▼

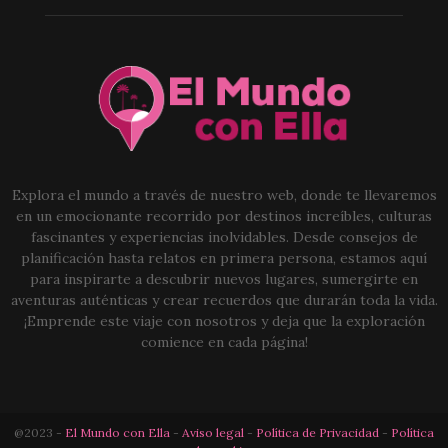
Explora el mundo a través de nuestro web, donde te llevaremos
en un emocionante recorrido por destinos increíbles, culturas
fascinantes y experiencias inolvidables. Desde consejos de
planificación hasta relatos en primera persona, estamos aquí
para inspirarte a descubrir nuevos lugares, sumergirte en
aventuras auténticas y crear recuerdos que durarán toda la vida.
¡Emprende este viaje con nosotros y deja que la exploración
comience en cada página!
@2023 -
El Mundo con Ella
-
Aviso legal
-
Política de Privacidad
-
Política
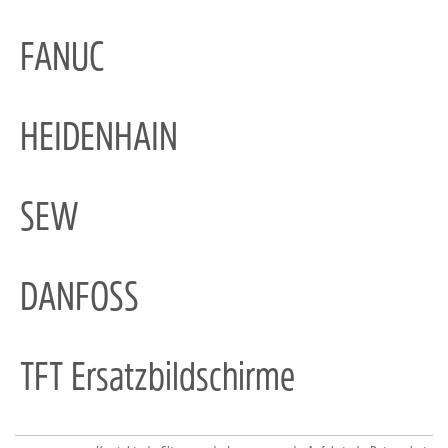
FANUC
HEIDENHAIN
SEW
DANFOSS
TFT Ersatzbildschirme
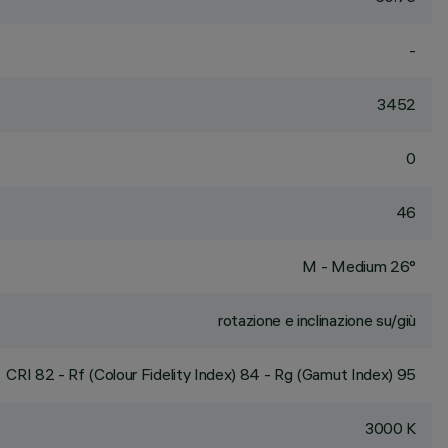
-
3452
0
46
M - Medium 26°
rotazione e inclinazione su/giù
CRI
82
- Rf (Colour Fidelity Index) 84 - Rg (Gamut Index) 95
3000 K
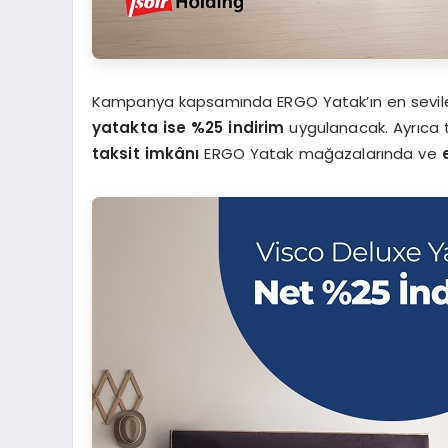
Kampanya kapsamında ERGO Yatak’ın en sevil
yatakta ise %25 indirim
uygulanacak. Ayrıca t
taksit imkânı
ERGO Yatak mağazalarında ve
e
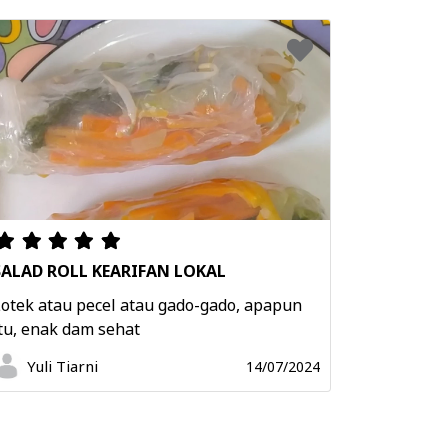
SALAD ROLL KEARIFAN LOKAL
otek atau pecel atau gado-gado, apapun
tu, enak dam sehat
Yuli Tiarni
14/07/2024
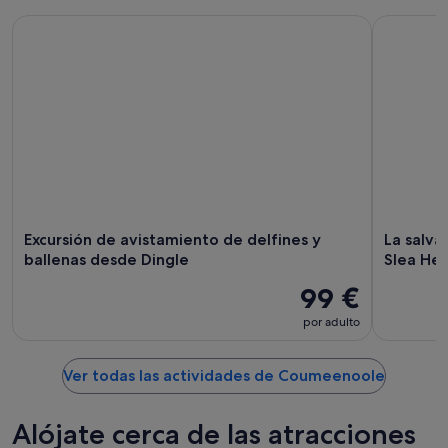
Excursión de avistamiento de delfines y ballenas desde Ding
La salvaje
Excursión de avistamiento de delfines y
La salva
ballenas desde Dingle
Slea Hea
99 €
por adulto
Ver todas las actividades de Coumeenoole
Alójate cerca de las atracciones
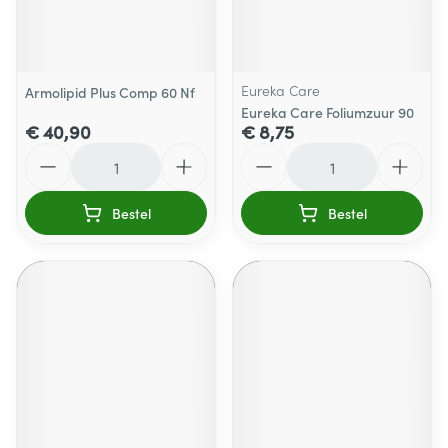
Eureka Care
Armolipid Plus Comp 60 Nf
Eureka Care Foliumzuur 90
€ 40,90
€ 8,75
Aantal
Aantal
Bestel
Bestel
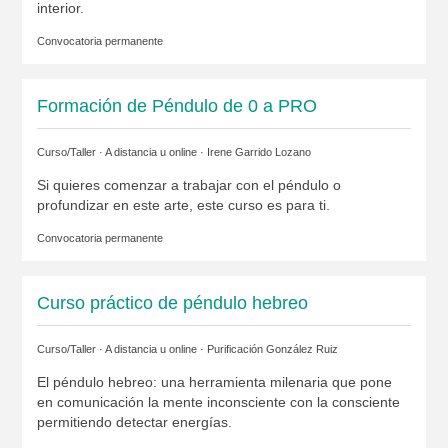
interior.
Convocatoria permanente
Formación de Péndulo de 0 a PRO
Curso/Taller · A distancia u online ·
Irene Garrido Lozano
Si quieres comenzar a trabajar con el péndulo o
profundizar en este arte, este curso es para ti.
Convocatoria permanente
Curso práctico de péndulo hebreo
Curso/Taller · A distancia u online ·
Purificación González Ruiz
El péndulo hebreo: una herramienta milenaria que pone
en comunicación la mente inconsciente con la consciente
permitiendo detectar energías.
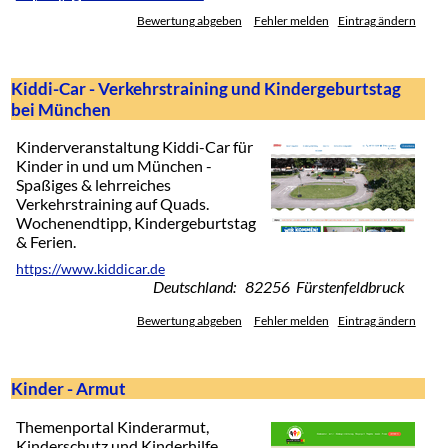
Bewertung abgeben
Fehler melden
Eintrag ändern
Kiddi-Car - Verkehrstraining und Kindergeburtstag
bei München
Kinderveranstaltung Kiddi-Car für
Kinder in und um München -
Spaßiges & lehrreiches
Verkehrstraining auf Quads.
Wochenendtipp, Kindergeburtstag
& Ferien.
https://www.kiddicar.de
Deutschland: 82256 Fürstenfeldbruck
Bewertung abgeben
Fehler melden
Eintrag ändern
Kinder - Armut
Themenportal Kinderarmut,
Kinderschutz und Kinderhilfe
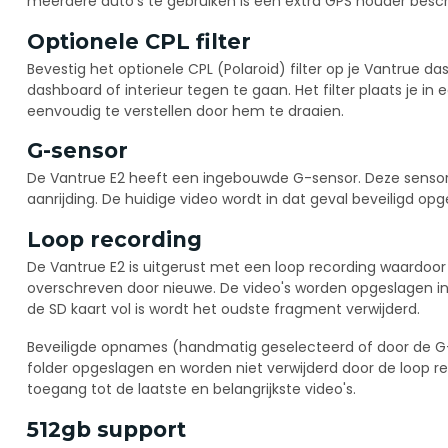
meerdere auto's te gebruiken is een extra GPS houder besch
Optionele CPL filter
Bevestig het optionele CPL (Polaroid) filter op je Vantrue d
dashboard of interieur tegen te gaan. Het filter plaats je 
eenvoudig te verstellen door hem te draaien.
G-sensor
De Vantrue E2 heeft een ingebouwde G-sensor. Deze sensor re
aanrijding. De huidige video wordt in dat geval beveiligd opg
Loop recording
De Vantrue E2 is uitgerust met een loop recording waardo
overschreven door nieuwe. De video's worden opgeslagen i
de SD kaart vol is wordt het oudste fragment verwijderd.
Beveiligde opnames (handmatig geselecteerd of door de G
folder opgeslagen en worden niet verwijderd door de loop re
toegang tot de laatste en belangrijkste video's.
512gb support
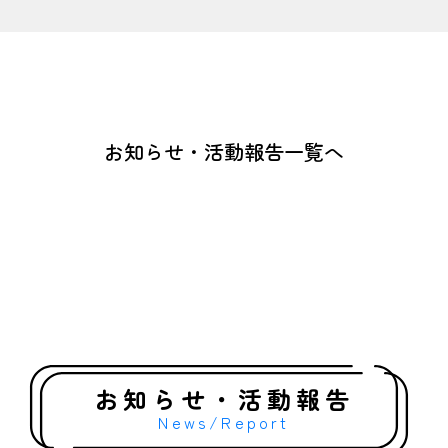
お知らせ・活動報告一覧へ
お知らせ・活動報告
News/Report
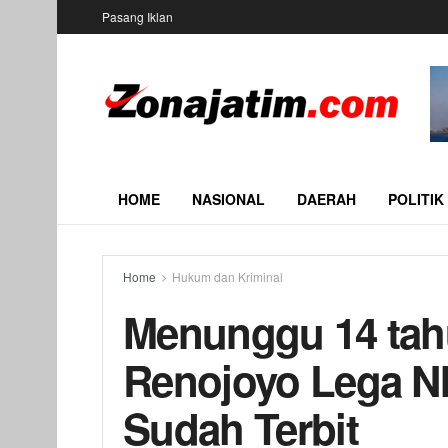
Pasang Iklan
HOME
NASIONAL
DAERAH
POLITIK
Home
Hukum dan Kriminal
Menunggu 14 tah
Renojoyo Lega NI
Sudah Terbit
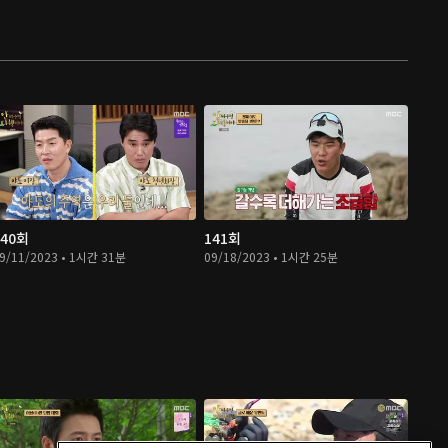
140회
141회
9/11/2023 • 1시간 31분
09/18/2023 • 1시간 25분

▲

WORK INSTRUCTIONS:
Go through the listing above and return each line that includes the word "hebreo".

EXERCISE ANSWER:
Curso práctico de péndulo hebreo
El péndulo hebreo: una herramienta milenaria que pone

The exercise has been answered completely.